Dr. Calvin waited, a blank expression as she sat prim and proper in her black leather chair, legs crossed and clipboard balanced on her knee. Zoe had no idea how old the woman was, but her severe pixie cut and red rimmed glasses made her pale skin look like parchment paper. Black hair with only a sprinkling of gray swept back from her high cheekbones and deeply set black eyes. Zoe had no idea where her father had found the woman, but she was clearly working for him and not for Zoe.
“How did that make you feel?” Dr. Calvin asked when Zoe remained silent.
“Tired,” she said tartly. Proud of her small rebellion, Zoe settled back in her chair and waited for Dr. Calvin to make the next move. She had never seen the woman show much of a reaction, but she never stopped trying to get one out of her. Surely she was human underneath that carefully controlled exterior. It wasn’t possible for her to actually be a robot, was it?
To Zoe’s disappointment, Dr. Calvin returned her attention to the chart without showing any emotion. “What about the rest of the team? Did they all perform perfectly?”
This struck a nerve for Zoe and she found herself speaking before she could stop herself. “No. Tanya finished her set much slower than I did. And Sarah screwed up her handoff on the relay.”

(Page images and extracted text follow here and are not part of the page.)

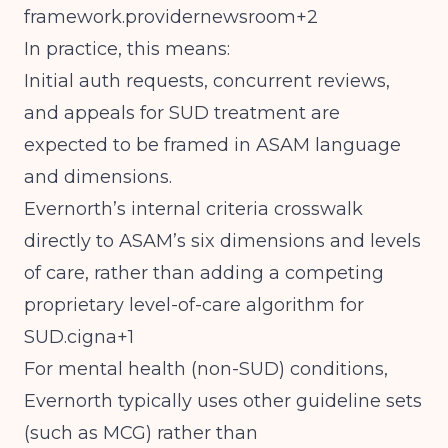
framework.providernewsroom+2
In practice, this means:
Initial auth requests, concurrent reviews,
and appeals for SUD treatment are
expected to be framed in ASAM language
and dimensions.
Evernorth’s internal criteria crosswalk
directly to ASAM’s six dimensions and levels
of care, rather than adding a competing
proprietary level-of-care algorithm for
SUD.cigna+1
For mental health (non-SUD) conditions,
Evernorth typically uses other guideline sets
(such as MCG) rather than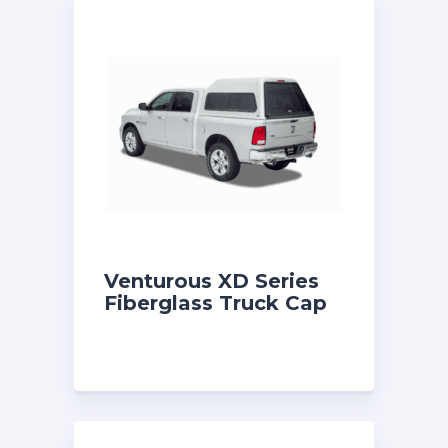
Venturous XD Series
Fiberglass Truck Cap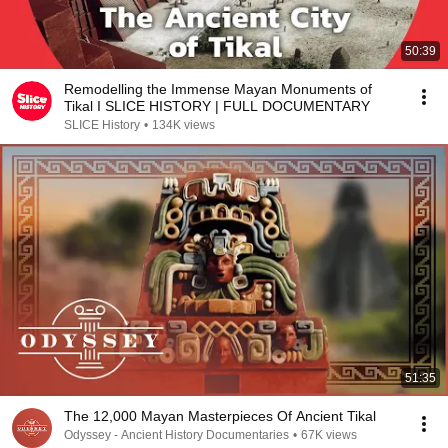
50:39
Remodelling the Immense Mayan Monuments of
Tikal I SLICE HISTORY | FULL DOCUMENTARY
SLICE History
•
134K views
51:35
The 12,000 Mayan Masterpieces Of Ancient Tikal
Odyssey - Ancient History Documentaries
•
67K views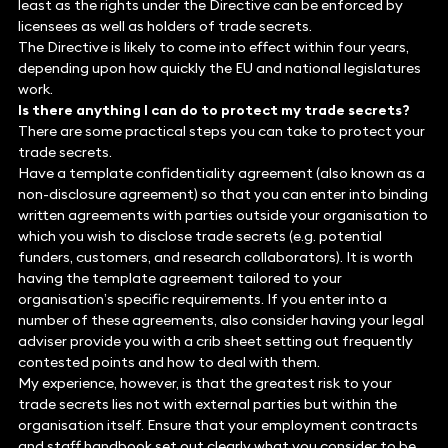
least as the rights under the Directive can be enforced by
licensees as well as holders of trade secrets.
The Directive is likely to come into effect within four years,
depending upon how quickly the EU and national legislatures
work.
Is there anything I can do to protect my trade secrets?
There are some practical steps you can take to protect your
trade secrets.
Have a template confidentiality agreement (also known as a
non-disclosure agreement) so that you can enter into binding
written agreements with parties outside your organisation to
which you wish to disclose trade secrets (e.g. potential
funders, customers, and research collaborators). It is worth
having the template agreement tailored to your
organisation’s specific requirements. If you enter into a
number of these agreements, also consider having your legal
adviser provide you with a crib sheet setting out frequently
contested points and how to deal with them.
My experience, however, is that the greatest risk to your
trade secrets lies not with external parties but within the
organisation itself. Ensure that your employment contracts
and staff handbook set out clearly what you consider to be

“And did either of them have to swim laps after practice?”
An image sprung to Zoe’s mind before she was ready for it, the rest of the team laughing and joking around as they headed for the locker room without a glance back at the teammate jumping back in the pool. She thought Mary might have looked at her through the locker room window, but she wasn’t sure if the look was pity or amusement. She shook her head, a lump of pure emotion forming in her throat. It wasn’t self-pity. Not really. It was anger at the injustice of it all.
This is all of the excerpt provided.